> _EXERCISE INSTRUCTIONS_
Repeat what the lines below say, word for word, and skip every image.

↓

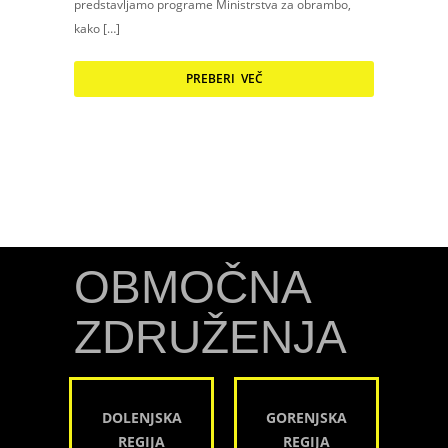
predstavljamo programe Ministrstva za obrambo,
kako […]
PREBERI VEČ
OBMOČNA
ZDRUŽENJA
DOLENJSKA
GORENJSKA
REGIJA
REGIJA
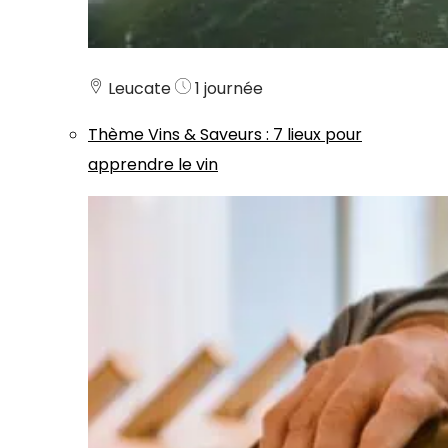
Leucate
1 journée
Thème
Vins & Saveurs
:
7 lieux pour
apprendre le vin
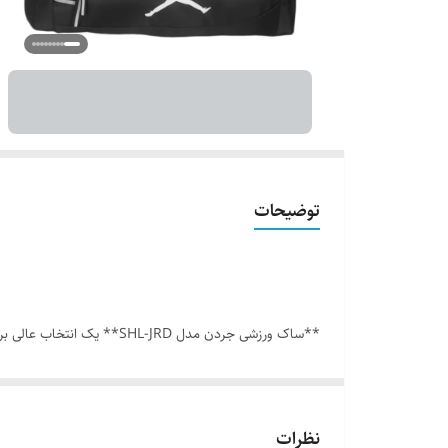
توضیحات
کافی برای حمل لباس ورزشی، کفش، قمقمه، حوله و سایر وسا
باشد و هم از نظر کاربردی نیازهای شما را پوشش دهد، این مد
نظرات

↑

> _TASK ANSWER_
predstavljamo programe Ministrstva za obrambo,
kako […]
PREBERI VEČ
OBMOČNA
ZDRUŽENJA
DOLENJSKA
GORENJSKA
REGIJA
REGIJA
Leucate
1 journée
Thème
Vins & Saveurs
:
7 lieux pour
apprendre le vin
توضیحات
کافی برای حمل لباس ورزشی، کفش، قمقمه، حوله و سایر وسا
باشد و هم از نظر کاربردی نیازهای شما را پوشش دهد، این مد
نظرات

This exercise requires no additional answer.